In 4th grade, I had Mrs. Huffman. By reputation, she was hard as nails, but I will never forget the tears running down her cheeks when she read the end of Old Yeller and when the Challenger crashed. She was tough because she wanted the best for her students–inside the classroom and out. She wanted us to dream big…and she expected honesty and integrity in all things. Most importantly, she loved every single one of us.
My husband still trembles a bit when I mention my 7th and 8th grade English teacher, Mr. Wish (because who can say Wisniewski?!). His reputation for loudly reprimanding students could not be beat, but, trust me, every lecture was well-deserved. Even though he didn’t take any you know what, he cared deeply about his students and challenged us to accomplish more than we thought we could and to be more than average. Not only did he teach us English, but he expected us to be decent human beings (quite the feat for middle schoolers!).
Mr. Roberts was another Jr. High hero who taught math and science. I still think algebra is fun and the insides of frogs are beautiful because of him. He would tease us mercilessly, but he was like a second father to his students. It was so obvious that he cared about us that even the rowdiest of the bunch had his respect…and it wasn’t the giant paddle on the wall that created that respect (yes, those were the good old days), but the fact that, like any good parent, he did what he said he would do. He cared that we learned how to write a check and balance a budget just as much as he cared about our success in his class and also just as much as who liked who.
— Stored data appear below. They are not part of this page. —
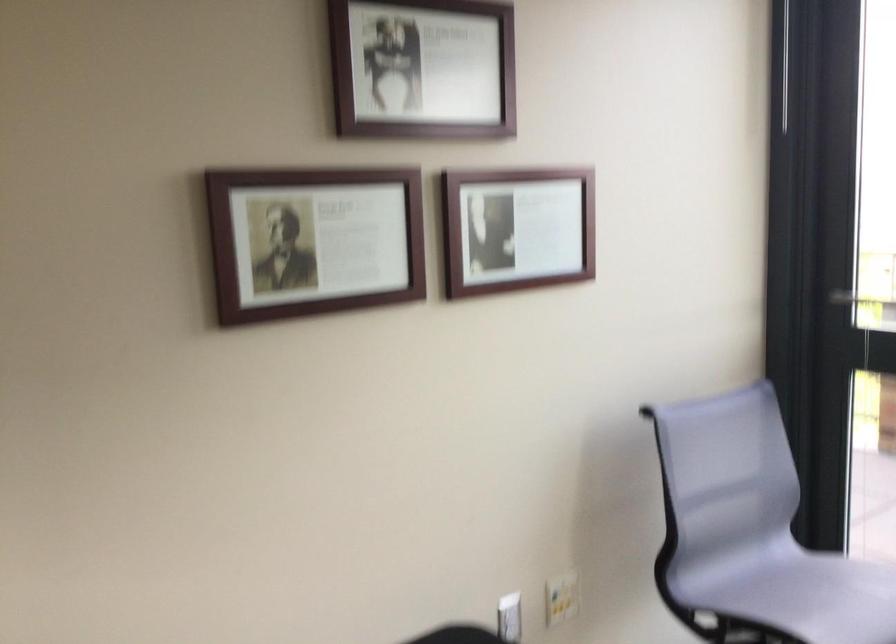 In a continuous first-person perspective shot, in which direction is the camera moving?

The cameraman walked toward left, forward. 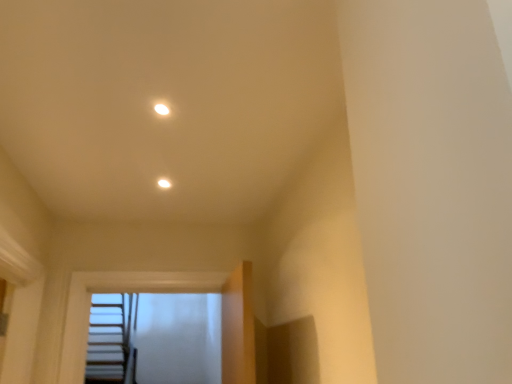 Question: Should I look upward or downward to see white glossy light fixture at upper center?

Choices:
 (A) down
 (B) up

Answer: (B) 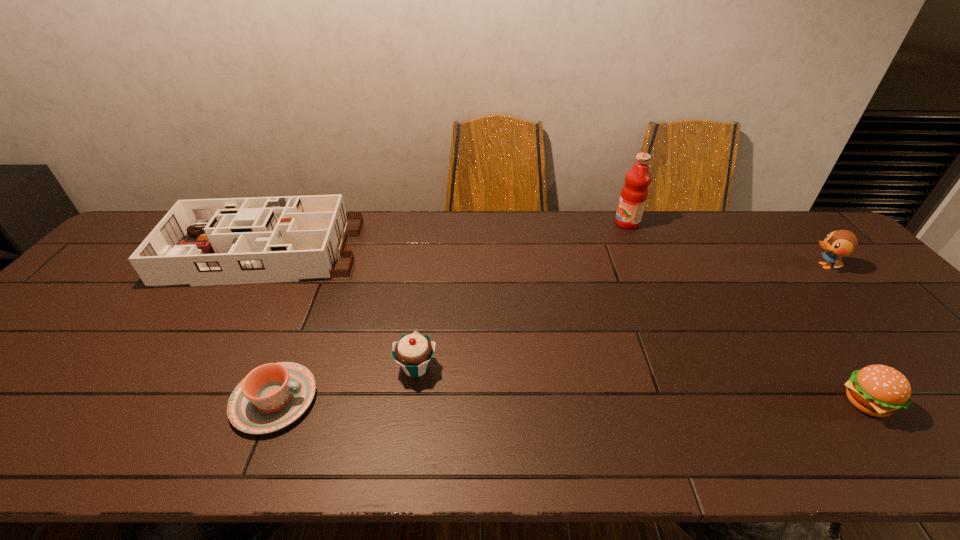 This screenshot has height=540, width=960. Find the location of `free location located 0.180m on the front-facing side of the duck`. free location located 0.180m on the front-facing side of the duck is located at coordinates (746, 266).

Locate an element on the screen. vacant position located 0.190m on the front-facing side of the duck is located at coordinates (742, 266).

The image size is (960, 540). Identify the location of vacant area situated on the front-facing side of the duck. (681, 266).

You are a GUI agent. You are given a task and a screenshot of the screen. Output one action in this format:
    pyautogui.click(x=<x>, y=<y>)
    Task: Click on the vacant area situated 0.370m on the right of the dollhouse
    The width and height of the screenshot is (960, 540).
    Given the screenshot: What is the action you would take?
    pyautogui.click(x=482, y=252)

Where is `vacant space situated on the front of the cupcake`? This screenshot has height=540, width=960. vacant space situated on the front of the cupcake is located at coordinates (408, 427).

Locate an element on the screen. The image size is (960, 540). vacant region located on the left of the hamburger is located at coordinates (815, 403).

Locate an element on the screen. This screenshot has width=960, height=540. vacant space located 0.250m on the handle side of the shortest object is located at coordinates (432, 400).

Locate an element on the screen. This screenshot has height=540, width=960. fruit juice that is at the far edge is located at coordinates (634, 193).

The height and width of the screenshot is (540, 960). In order to click on dollhouse located at the far edge in this screenshot , I will do `click(256, 240)`.

Locate an element on the screen. This screenshot has width=960, height=540. hamburger present at the near edge is located at coordinates (878, 390). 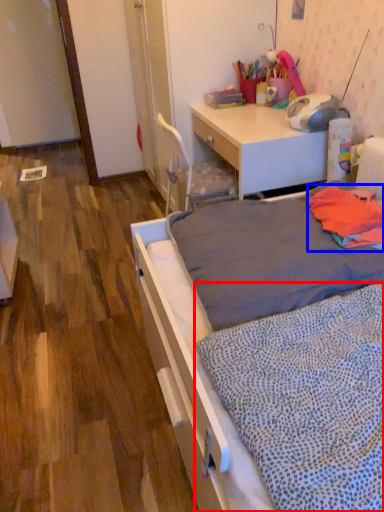 Question: Which of the following is the closest to the observer, blanket (highlighted by a red box) or blanket (highlighted by a blue box)?

Choices:
 (A) blanket
 (B) blanket

Answer: (A) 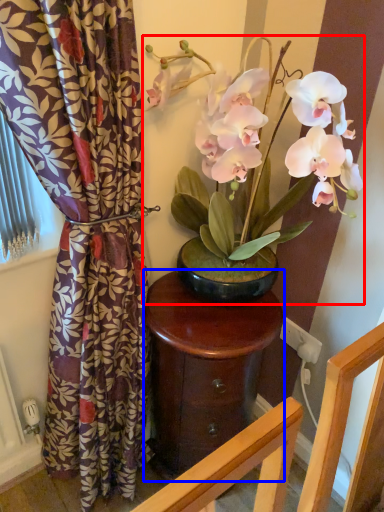 Question: Which object appears closest to the camera in this image, houseplant (highlighted by a red box) or table (highlighted by a blue box)?

Choices:
 (A) houseplant
 (B) table

Answer: (A) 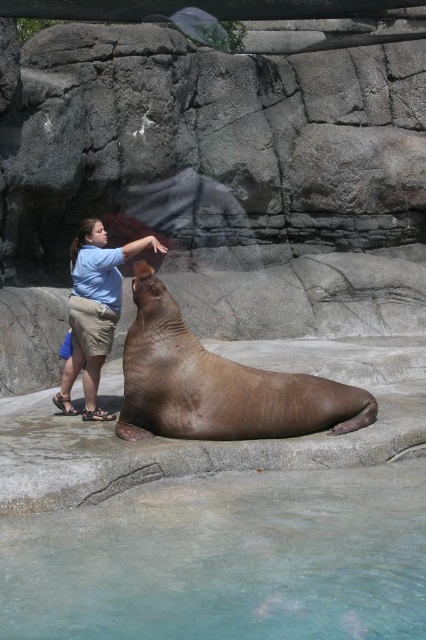 You are a visitor at the zoo and want to take a photo of the light blue shirt at center and the clear glass water at lower center. Which object will appear larger in your photo?

The clear glass water at lower center will appear larger in the photo because it is closer to the viewer than the light blue shirt at center.

You are a zookeeper trying to determine if a new feeding platform can accommodate both the brown smooth seal at center and the light blue shirt at center simultaneously. The platform is only wide enough for objects that are narrower than 1.2 meters. Can both fit on the platform?

The brown smooth seal at center might be wider than light blue shirt at center. Since the platform requires both to be narrower than 1.2 meters, but the seal might exceed this width, it is uncertain if both can fit. Further measurement is needed.

You are standing at the zoo and want to take a photo of the seal. There are two points marked in the scene. Point A is at coordinates point (25, 618) and Point B is at coordinates point (359, 422). Which point is closer to you so you can focus your camera lens properly?

Point A at coordinates point (25, 618) is closer to the viewer than point B at coordinates point (359, 422). Therefore, you should focus your camera lens on Point A for better clarity. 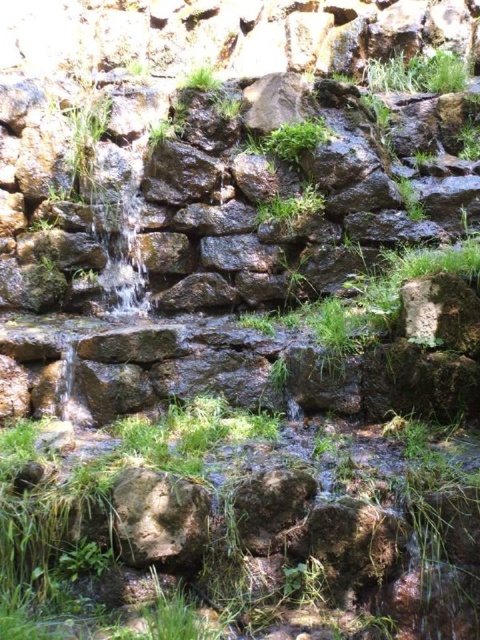 Who is positioned more to the left, green grassy at lower center or rough textured rock at center?

rough textured rock at center

Does green grassy at lower center appear on the left side of rough textured rock at center?

Incorrect, green grassy at lower center is not on the left side of rough textured rock at center.

Which is in front, point (468, 602) or point (200, 557)?

Point (468, 602) is more forward.

The image size is (480, 640). I want to click on green grassy at lower center, so (x=247, y=529).

Between rough textured rock at center and green leafy grass at center, which one has more height?

rough textured rock at center

Between rough textured rock at center and green leafy grass at center, which one appears on the left side from the viewer's perspective?

rough textured rock at center

Between point (196, 525) and point (307, 209), which one is positioned behind?

The point (307, 209) is more distant.

Where is `rough textured rock at center`? rough textured rock at center is located at coordinates (158, 518).

Based on the photo, does green grassy at lower center come in front of green leafy grass at center?

Yes.

Does green grassy at lower center appear on the right side of green leafy grass at center?

Incorrect, green grassy at lower center is not on the right side of green leafy grass at center.

You are a GUI agent. You are given a task and a screenshot of the screen. Output one action in this format:
    pyautogui.click(x=<x>, y=<y>)
    Task: Click on the green grassy at lower center
    
    Given the screenshot: What is the action you would take?
    pyautogui.click(x=247, y=529) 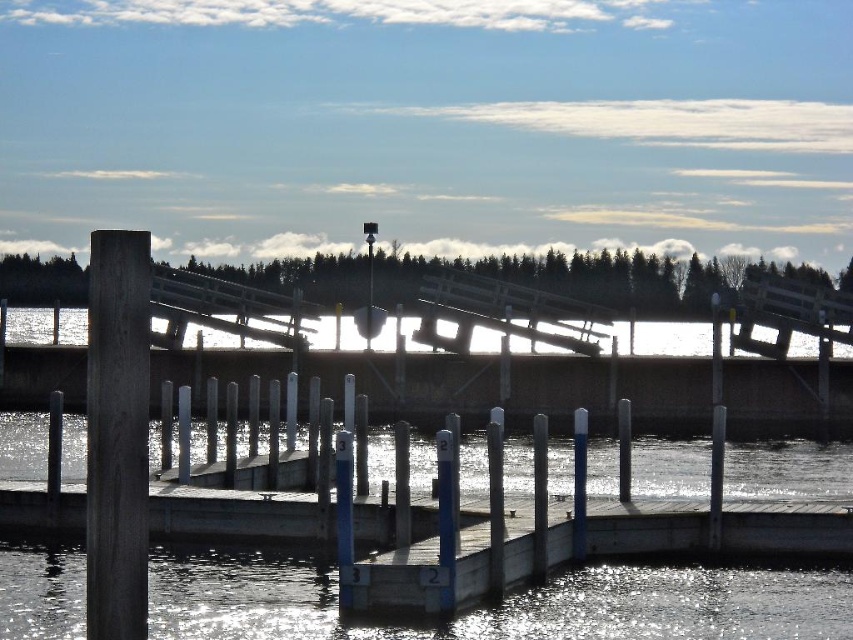 Question: Among these points, which one is nearest to the camera?

Choices:
 (A) pyautogui.click(x=531, y=604)
 (B) pyautogui.click(x=132, y=321)

Answer: (B)

Question: Observing the image, what is the correct spatial positioning of clear water at dock center in reference to dark wood post at left?

Choices:
 (A) above
 (B) below

Answer: (B)

Question: Which point is closer to the camera?

Choices:
 (A) dark wood post at left
 (B) clear water at dock center

Answer: (A)

Question: Can you confirm if clear water at dock center is positioned below dark wood post at left?

Choices:
 (A) no
 (B) yes

Answer: (B)

Question: Is the position of clear water at dock center less distant than that of dark wood post at left?

Choices:
 (A) no
 (B) yes

Answer: (A) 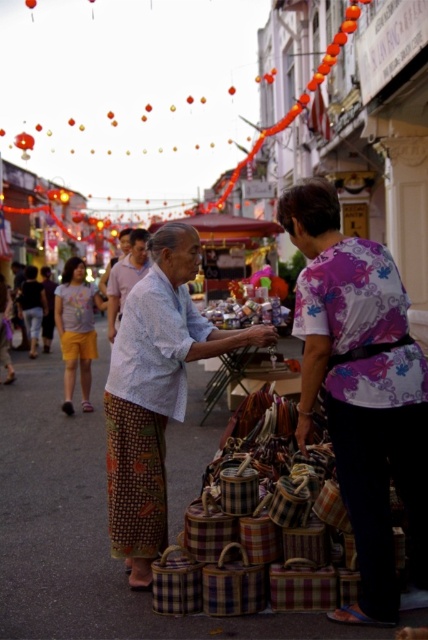 You are a photographer standing at the back of the market and want to take a photo of the light blue woven shirt at center and the yellow cotton shorts at left. However, you notice that one of them is partially hidden. Which one is blocking the view of the other?

The light blue woven shirt at center is behind the yellow cotton shorts at left, so the yellow cotton shorts at left is blocking the view of the light blue woven shirt at center. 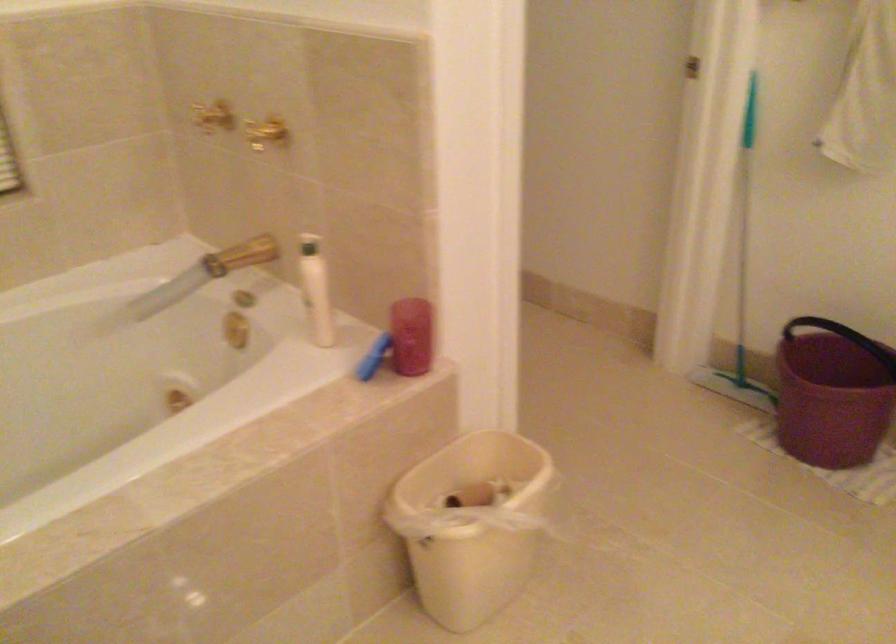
Each one of these teachers had completely different personalities, but they all managed to reach large classrooms of diverse students with both academic and life lessons that stuck. I may never live up to the reputations of the many phenomenal teachers who have graced my life, but I hope that my students know that I genuinely care about them and their success. The combination of raising the bar, truly caring, and showing students respect seems to set the foundation for a wonderful classroom environment. Really, I think classroom management can be summed up with one simple principle…treat others as you’d like to be treated.